Custom CSS Extractors

Custom CSS extractors allow you to define precise selectors for extracting content from sites with unique structures. Use when generic extractors (newspaper, trafilatura) fail.

When to Use

Generic extractors fail or extract wrong content

Site has unique/non-semantic HTML structure

Need to extract custom fields (price, rating, category)

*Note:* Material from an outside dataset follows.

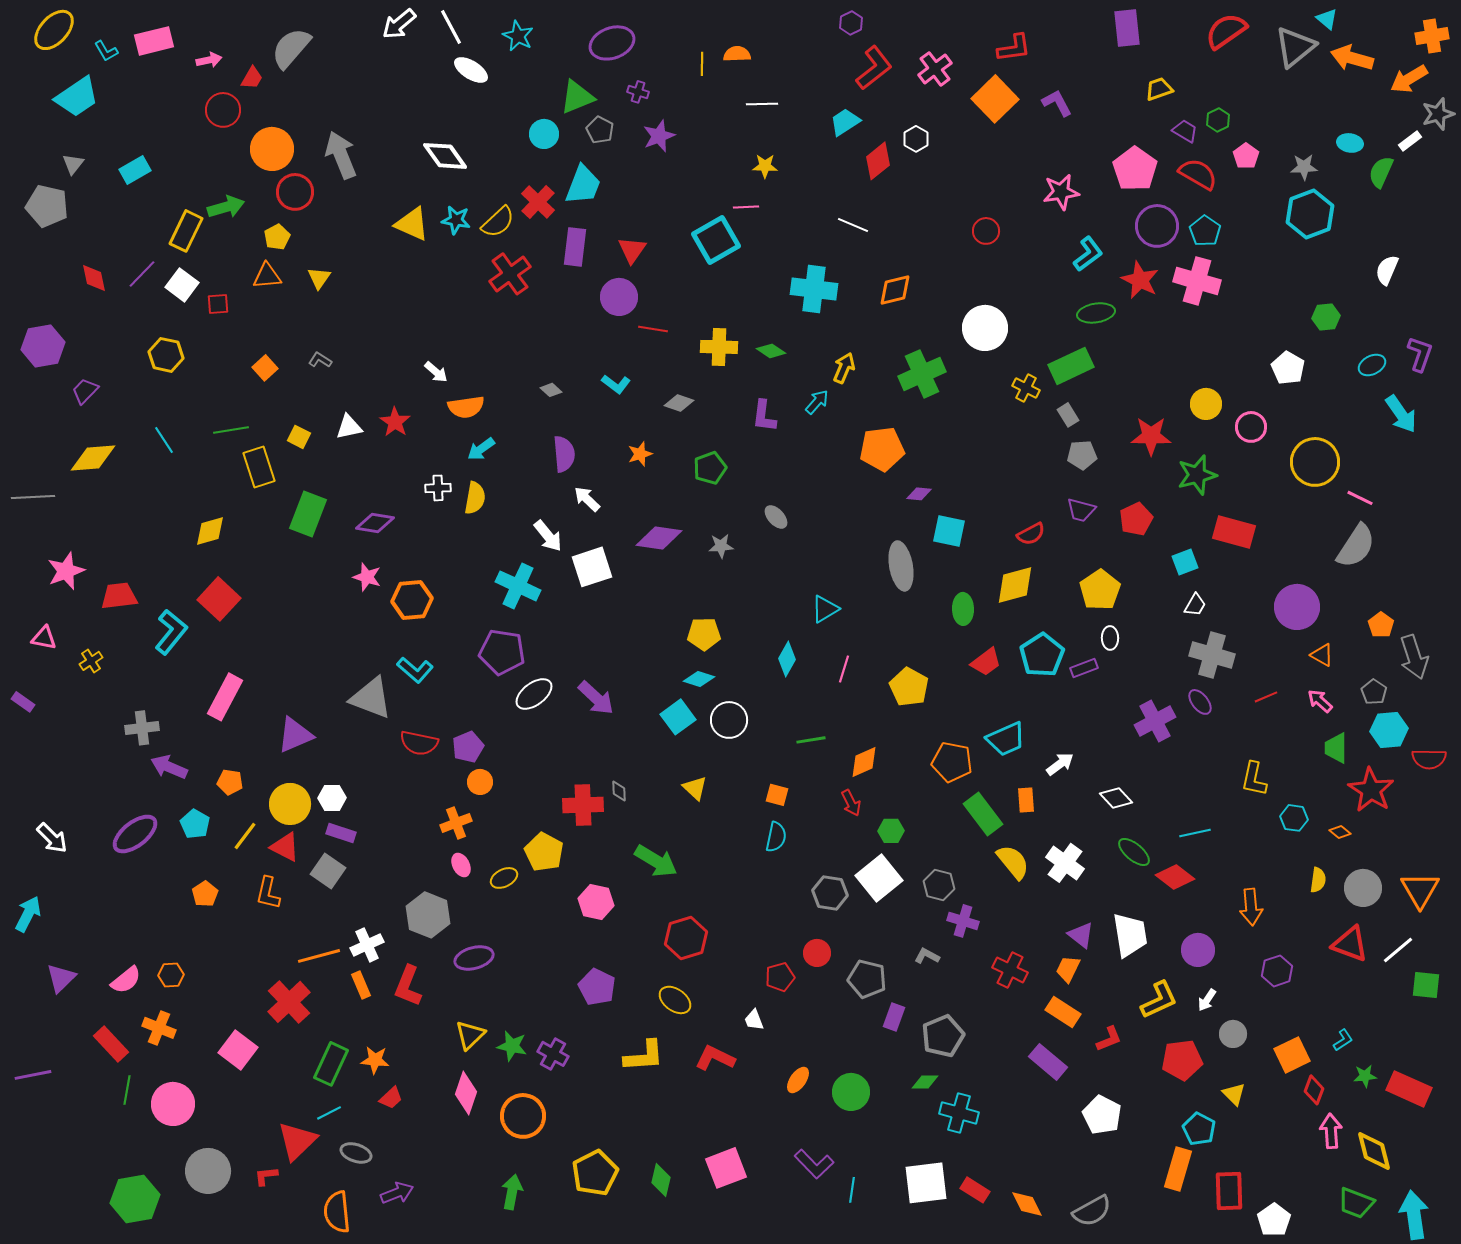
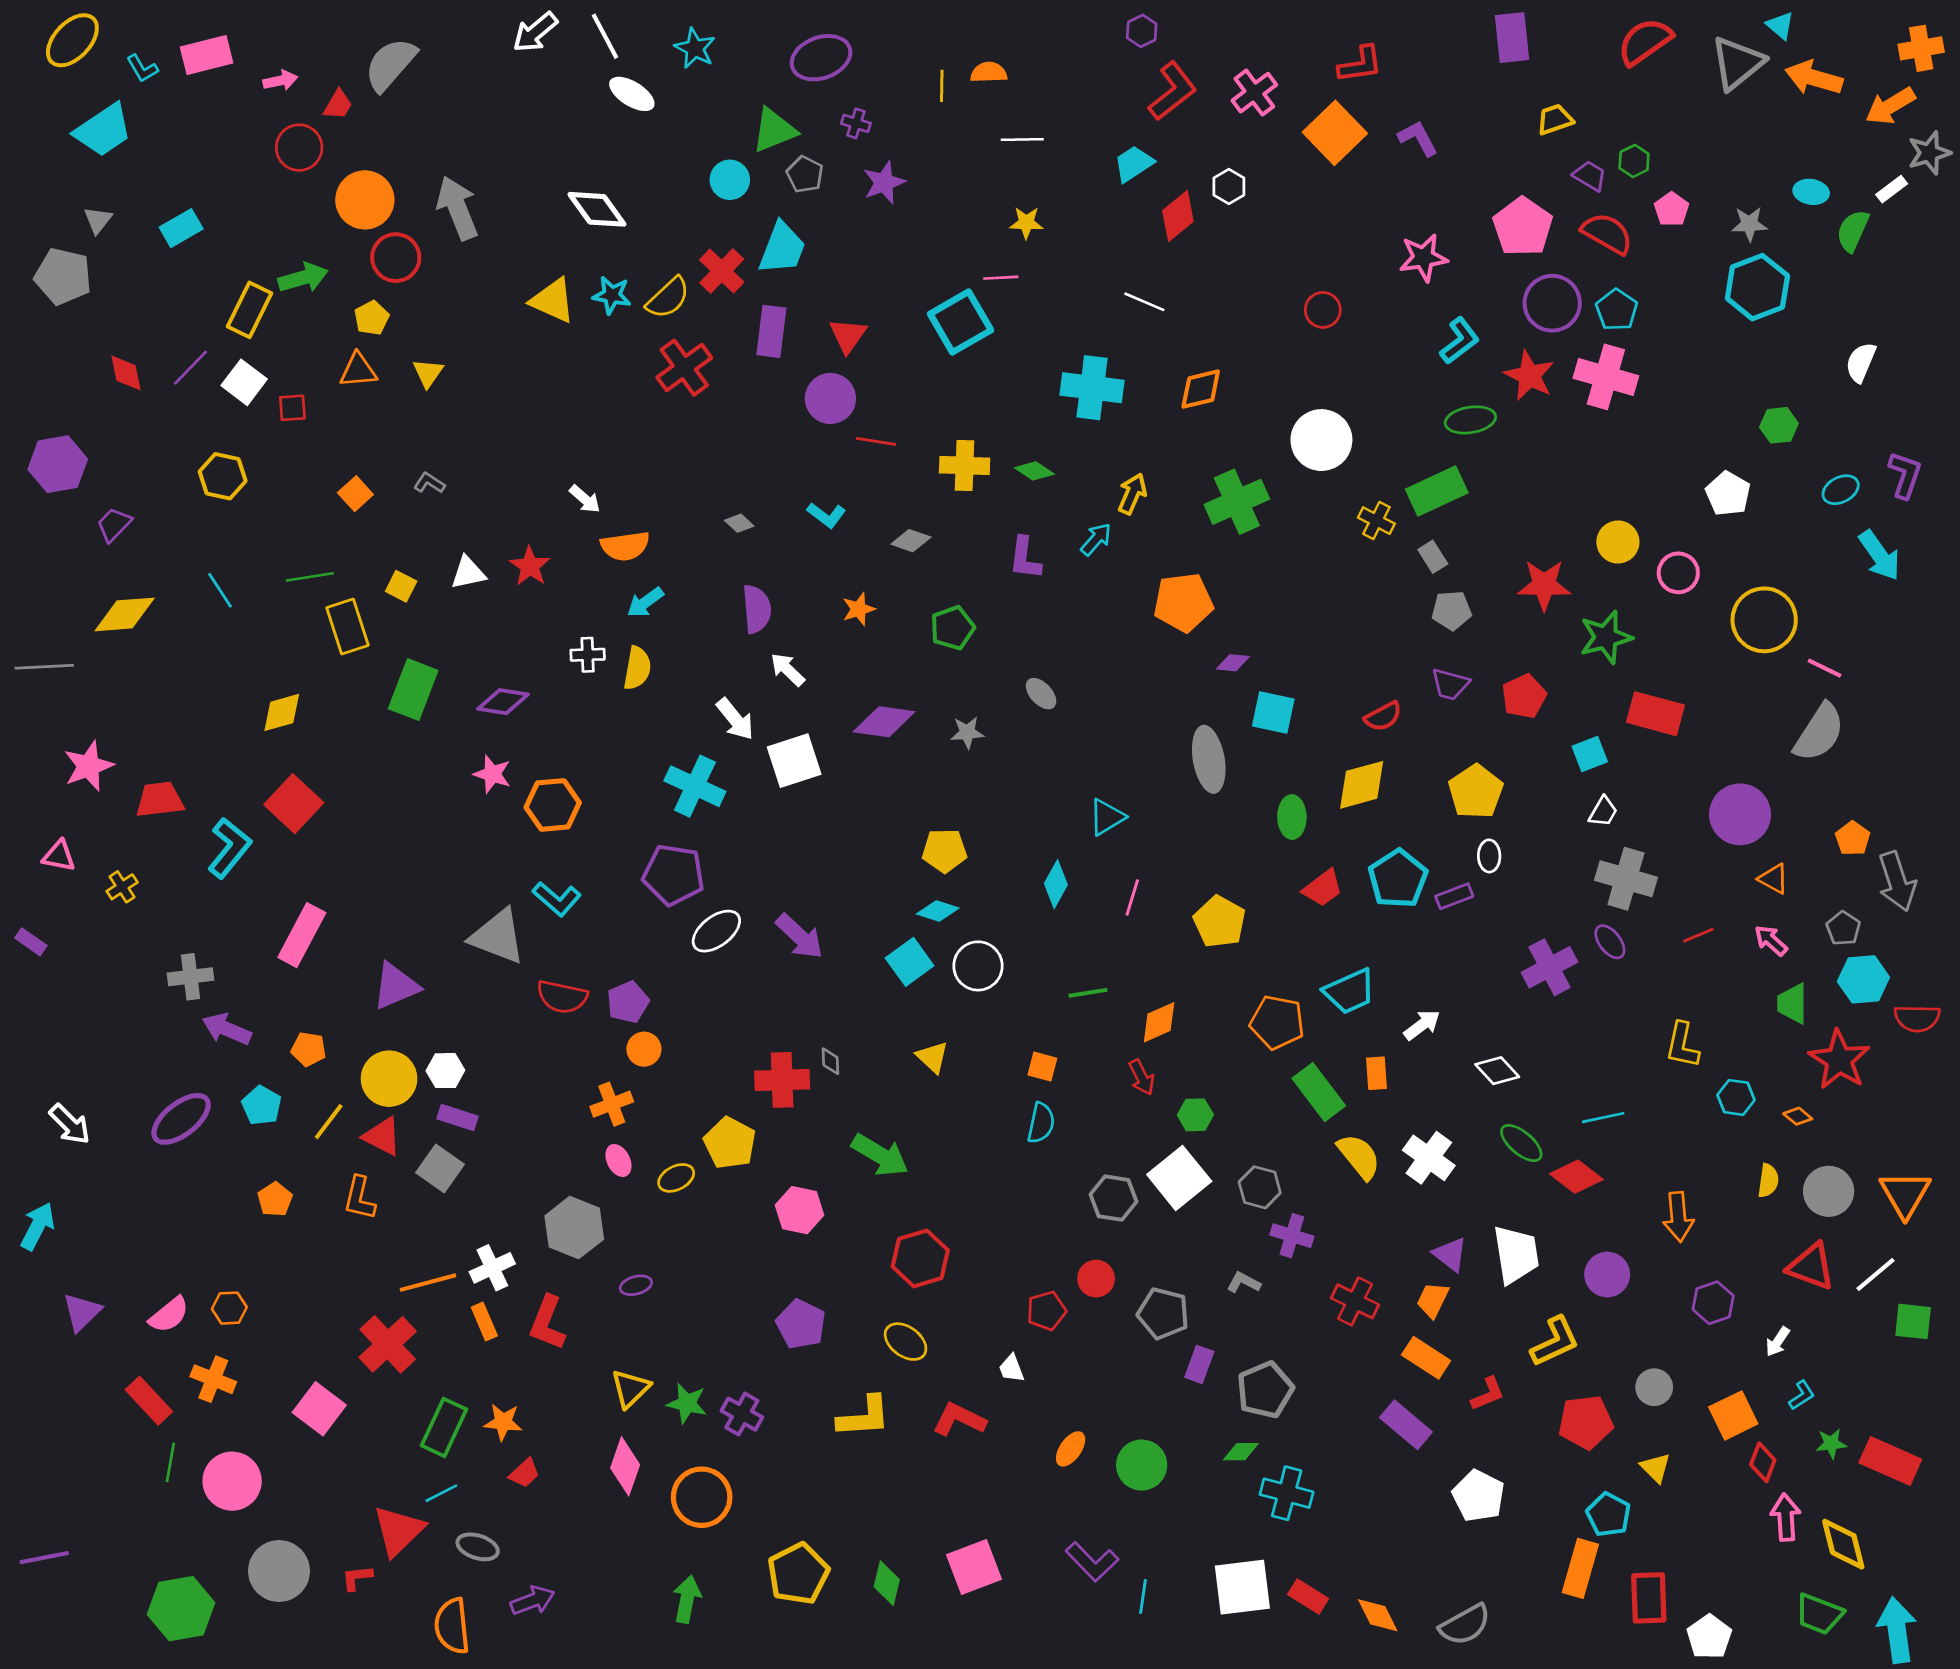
purple ellipse: (474, 958) -> (636, 1285), size x0.6
white arrow: (1207, 1000) -> (1778, 1342), moved
purple line: (33, 1075) -> (44, 1558), moved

E-commerce, job boards, real estate, forums

Requires manual selector discovery and testing

Site changes may break selectors

Configuration

For Article Content

Use CUSTOM_SELECTORS in settings:

{
  "settings": {
    "EXTRACTOR_ORDER": ["custom", "newspaper", "trafilatura"],
    "CUSTOM_SELECTORS": {
      "title": "h1.article-title",
      "content": "div.article-body",
      "author": "span.author-name",
      "date": "time.published-date",
      "category": "a.category-link",
      "tags": "div.tags a"
    }
  }
}

For Structured Data

Use callbacks for non-article content:

{
  "callbacks": {
    "parse_product": {
      "extract": {
        "name": {"css": "h1.product-name::text"},
        "price": {"css": "span.price::text"},
        "rating": {"css": "span.rating::attr(data-rating)"}
      }
    }
  }
}

See Callbacks for full schema.

CSS Selector Syntax

Basic Selectors

// Element
"css": "h1"

// Class
"css": "h1.article-title"

// ID
"css": "#main-title"

// Multiple classes
"css": "div.article.featured"

// Descendant
"css": "article div.content"

// Direct child
"css": "article > div.content"

Extract Text

// Text content
"css": "h1::text"

// All text (including nested elements)
"css": "div.content::text"

Extract Attributes

// Image src
"css": "img.main-image::attr(src)"

// Link href
"css": "a.external::attr(href)"

// Data attribute
"css": "span.rating::attr(data-rating)"

// Class name
"css": "div::attr(class)"

Multiple Matches

{
  "css": "li.feature::text",
  "get_all": true
}

Returns list: ["WiFi", "Bluetooth", "GPS"]

Standard vs Custom Fields

Standard Fields (Database Columns)

Map directly to scraped_items table:

title → scraped_items.title
content → scraped_items.content
author → scraped_items.author
date → scraped_items.published_date

Custom Fields (Metadata JSON)

Any other field names stored in metadata_json:

price, rating, category, brand, etc.
Displayed in show command
Flattened in exports

Selector Discovery Workflow

Step 1: Inspect Page

scrapai inspect https://example.com/article --project proj

Saves HTML to data/proj/spider/analysis/page.html

Step 2: Analyze Structure

scrapai analyze data/proj/spider/analysis/page.html

Shows:

h1/h2 elements with classes
Content containers by size
Date elements
Author elements

Step 3: Test Selectors

scrapai analyze page.html --test "h1.article-title"
scrapai analyze page.html --test "div.article-body"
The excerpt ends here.